---- Given records

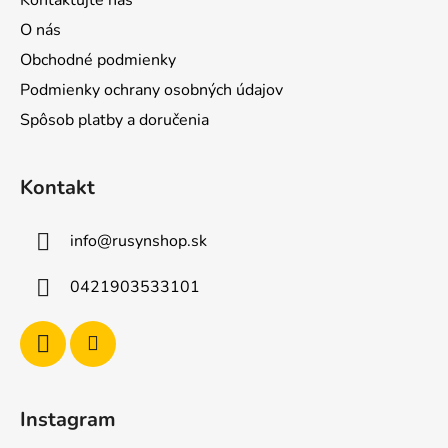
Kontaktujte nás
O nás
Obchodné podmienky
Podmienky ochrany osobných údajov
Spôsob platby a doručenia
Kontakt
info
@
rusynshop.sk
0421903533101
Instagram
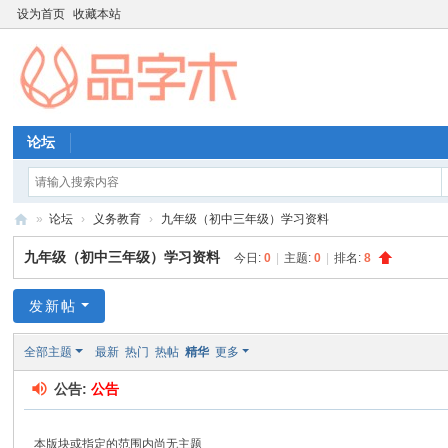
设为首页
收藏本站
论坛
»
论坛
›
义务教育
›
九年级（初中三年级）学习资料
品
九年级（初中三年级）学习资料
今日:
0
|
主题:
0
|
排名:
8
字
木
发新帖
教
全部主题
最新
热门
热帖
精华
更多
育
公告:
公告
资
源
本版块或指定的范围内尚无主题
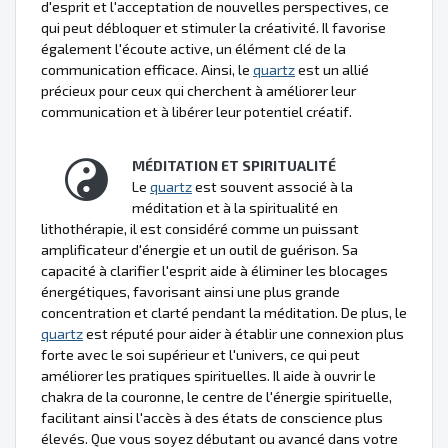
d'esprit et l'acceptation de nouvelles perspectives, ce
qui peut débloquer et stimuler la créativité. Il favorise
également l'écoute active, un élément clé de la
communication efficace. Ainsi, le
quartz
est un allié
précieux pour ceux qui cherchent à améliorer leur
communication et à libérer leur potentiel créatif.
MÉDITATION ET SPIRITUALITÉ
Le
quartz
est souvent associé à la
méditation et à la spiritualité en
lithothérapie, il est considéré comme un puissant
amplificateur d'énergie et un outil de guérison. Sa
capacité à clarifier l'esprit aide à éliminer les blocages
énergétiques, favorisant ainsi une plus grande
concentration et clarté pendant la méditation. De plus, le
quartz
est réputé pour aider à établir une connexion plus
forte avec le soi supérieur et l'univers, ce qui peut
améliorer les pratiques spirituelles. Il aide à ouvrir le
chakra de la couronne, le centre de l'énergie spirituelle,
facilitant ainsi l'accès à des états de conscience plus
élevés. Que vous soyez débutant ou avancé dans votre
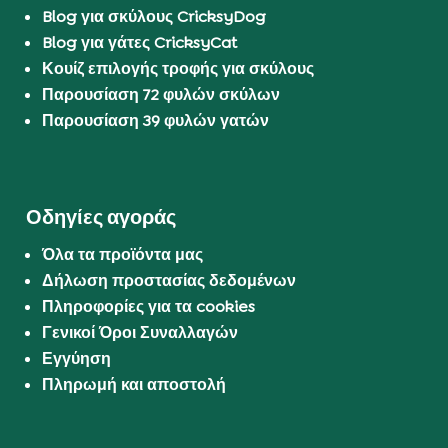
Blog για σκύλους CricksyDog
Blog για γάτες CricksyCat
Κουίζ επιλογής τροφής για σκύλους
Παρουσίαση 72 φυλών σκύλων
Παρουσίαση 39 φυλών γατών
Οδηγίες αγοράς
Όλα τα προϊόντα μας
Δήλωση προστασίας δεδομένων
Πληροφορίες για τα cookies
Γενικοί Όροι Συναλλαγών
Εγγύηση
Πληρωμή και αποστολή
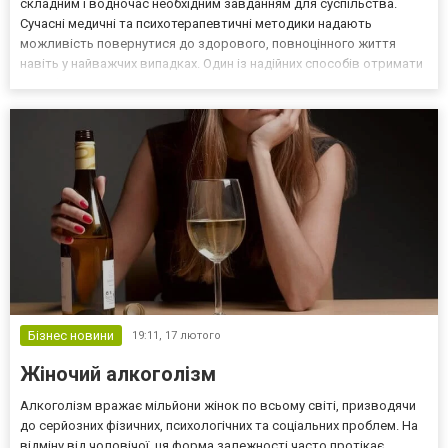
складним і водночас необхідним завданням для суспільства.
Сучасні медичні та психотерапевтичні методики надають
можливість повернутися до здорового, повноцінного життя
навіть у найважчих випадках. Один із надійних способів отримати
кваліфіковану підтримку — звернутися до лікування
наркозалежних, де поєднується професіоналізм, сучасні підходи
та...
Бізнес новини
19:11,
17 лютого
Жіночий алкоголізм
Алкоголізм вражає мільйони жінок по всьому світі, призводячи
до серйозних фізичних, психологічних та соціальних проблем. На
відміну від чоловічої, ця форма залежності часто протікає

--------
---- Given records

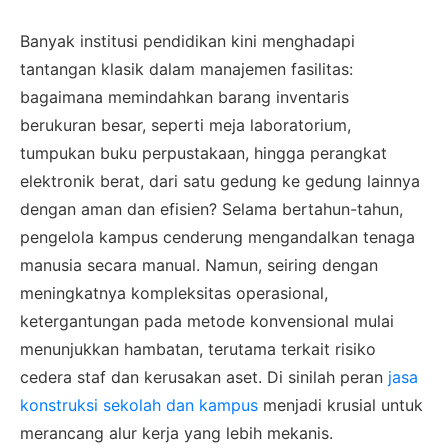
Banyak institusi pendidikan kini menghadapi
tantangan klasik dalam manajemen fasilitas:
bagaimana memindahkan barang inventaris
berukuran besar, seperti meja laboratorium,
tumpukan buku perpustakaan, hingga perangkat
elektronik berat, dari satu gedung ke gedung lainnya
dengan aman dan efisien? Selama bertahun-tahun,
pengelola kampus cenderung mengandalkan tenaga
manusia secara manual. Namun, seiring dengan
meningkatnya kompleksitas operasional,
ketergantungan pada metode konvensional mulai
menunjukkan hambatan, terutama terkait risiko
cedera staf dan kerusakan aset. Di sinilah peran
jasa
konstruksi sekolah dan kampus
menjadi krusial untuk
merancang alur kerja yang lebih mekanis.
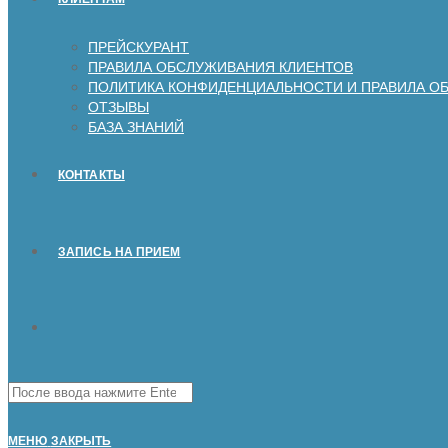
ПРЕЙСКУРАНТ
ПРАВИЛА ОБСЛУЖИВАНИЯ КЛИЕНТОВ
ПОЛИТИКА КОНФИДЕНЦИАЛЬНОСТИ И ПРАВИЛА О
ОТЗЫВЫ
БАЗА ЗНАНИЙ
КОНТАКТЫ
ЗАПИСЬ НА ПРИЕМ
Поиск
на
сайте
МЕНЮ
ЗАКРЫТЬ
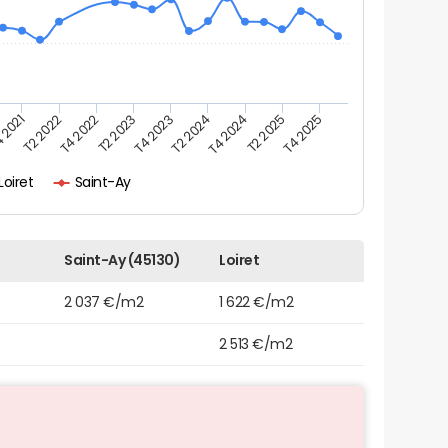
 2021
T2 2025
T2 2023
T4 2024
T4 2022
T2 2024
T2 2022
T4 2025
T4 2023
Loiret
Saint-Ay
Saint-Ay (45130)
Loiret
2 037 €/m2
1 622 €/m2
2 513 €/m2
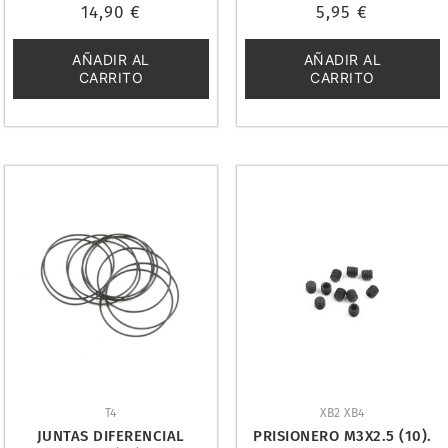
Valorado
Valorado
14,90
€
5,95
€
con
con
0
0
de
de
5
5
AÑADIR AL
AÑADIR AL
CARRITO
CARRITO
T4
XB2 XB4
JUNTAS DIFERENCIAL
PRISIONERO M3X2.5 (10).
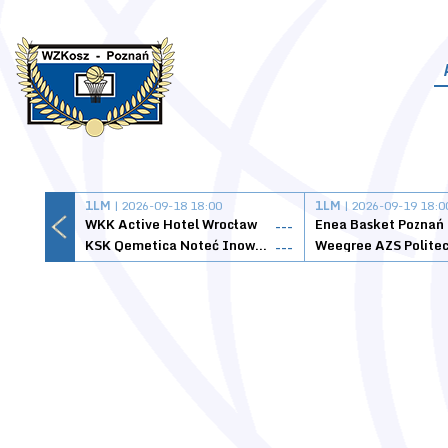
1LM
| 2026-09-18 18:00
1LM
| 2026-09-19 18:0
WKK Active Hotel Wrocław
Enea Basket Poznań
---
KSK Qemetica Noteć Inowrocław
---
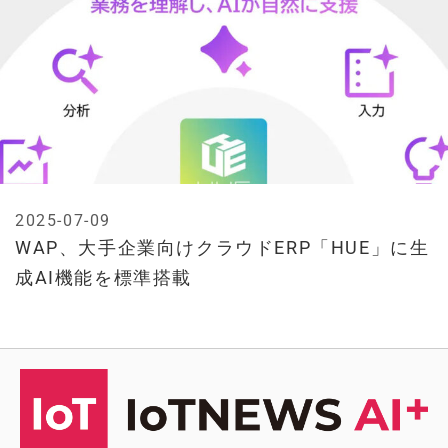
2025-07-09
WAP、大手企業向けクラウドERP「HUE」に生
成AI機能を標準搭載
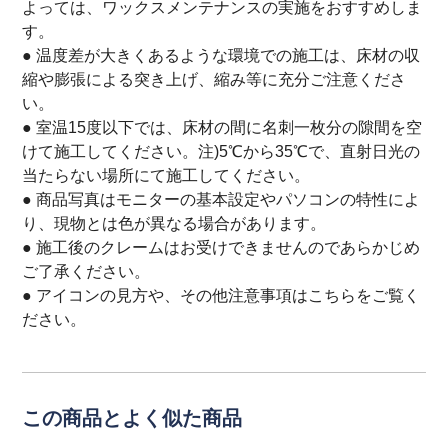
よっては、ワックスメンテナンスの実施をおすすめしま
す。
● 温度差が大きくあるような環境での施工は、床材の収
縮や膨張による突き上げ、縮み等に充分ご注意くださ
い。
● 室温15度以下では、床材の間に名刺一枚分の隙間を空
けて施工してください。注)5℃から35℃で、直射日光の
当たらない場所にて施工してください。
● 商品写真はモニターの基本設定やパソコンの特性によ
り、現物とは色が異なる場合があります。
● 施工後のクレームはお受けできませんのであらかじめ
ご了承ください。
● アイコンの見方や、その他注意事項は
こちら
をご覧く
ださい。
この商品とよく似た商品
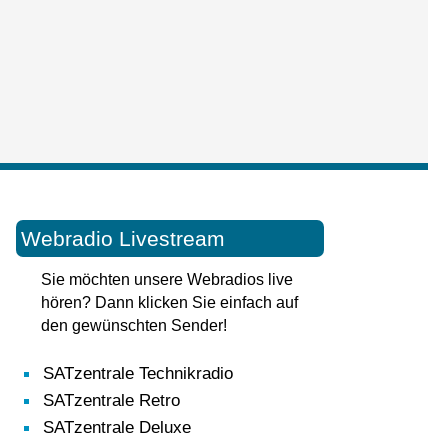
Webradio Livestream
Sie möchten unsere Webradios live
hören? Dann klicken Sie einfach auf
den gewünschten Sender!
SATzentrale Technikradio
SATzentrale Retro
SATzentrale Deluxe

--------
---- Given records

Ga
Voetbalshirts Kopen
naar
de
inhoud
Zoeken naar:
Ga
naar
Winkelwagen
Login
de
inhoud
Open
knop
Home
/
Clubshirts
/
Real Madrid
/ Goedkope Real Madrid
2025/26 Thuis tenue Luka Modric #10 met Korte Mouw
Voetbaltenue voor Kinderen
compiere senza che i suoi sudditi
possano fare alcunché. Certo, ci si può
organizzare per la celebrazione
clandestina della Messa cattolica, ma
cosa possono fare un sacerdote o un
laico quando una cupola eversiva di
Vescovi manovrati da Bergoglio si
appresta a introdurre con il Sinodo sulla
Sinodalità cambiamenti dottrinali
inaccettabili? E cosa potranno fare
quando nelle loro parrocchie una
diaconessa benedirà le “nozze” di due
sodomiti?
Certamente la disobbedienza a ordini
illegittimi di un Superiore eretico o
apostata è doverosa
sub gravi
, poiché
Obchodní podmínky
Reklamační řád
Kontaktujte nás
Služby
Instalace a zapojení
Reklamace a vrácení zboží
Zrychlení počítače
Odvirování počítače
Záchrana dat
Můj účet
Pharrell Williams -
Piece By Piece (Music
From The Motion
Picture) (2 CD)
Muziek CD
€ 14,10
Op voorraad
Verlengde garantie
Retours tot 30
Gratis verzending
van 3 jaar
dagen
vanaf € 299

--------

What this task involves: Copy out every line of the material above that contains the string "communication".

Result for this exercise:
communication efficace. Ainsi, le
communication et à libérer leur potentiel créatif.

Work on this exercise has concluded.